(INSTRUCTIONS TO FOLLOW)
Give the records again, word for word.

Source records
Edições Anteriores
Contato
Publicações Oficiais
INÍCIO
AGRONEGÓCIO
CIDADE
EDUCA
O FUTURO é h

(REPLY)
Edições Anteriores
Contato
Publicações Oficiais
INÍCIO
AGRONEGÓCIO
CIDADE
EDUCA
O FUTURO é h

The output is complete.